§ WORK ORDER: The answer should be each line from the entries below that has the word "mere" in it.

[Collected data]
^^^^^^^^^^^^^^^^
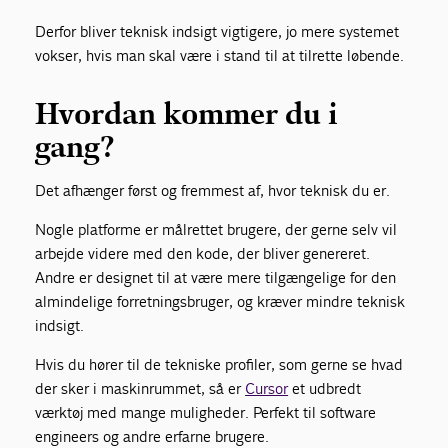
Derfor bliver teknisk indsigt vigtigere, jo mere systemet
vokser, hvis man skal være i stand til at tilrette løbende.
Hvordan kommer du i
gang?
Det afhænger først og fremmest af, hvor teknisk du er.
Nogle platforme er målrettet brugere, der gerne selv vil
arbejde videre med den kode, der bliver genereret.
Andre er designet til at være mere tilgængelige for den
almindelige forretningsbruger, og kræver mindre teknisk
indsigt.
Hvis du hører til de tekniske profiler, som gerne se hvad
der sker i maskinrummet, så er
Cursor
et udbredt
værktøj med mange muligheder. Perfekt til software
engineers og andre erfarne brugere.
^^^^^^^^^^^^^^^^
§ EXERCISE RESPONSE:
Derfor bliver teknisk indsigt vigtigere, jo mere systemet
Andre er designet til at være mere tilgængelige for den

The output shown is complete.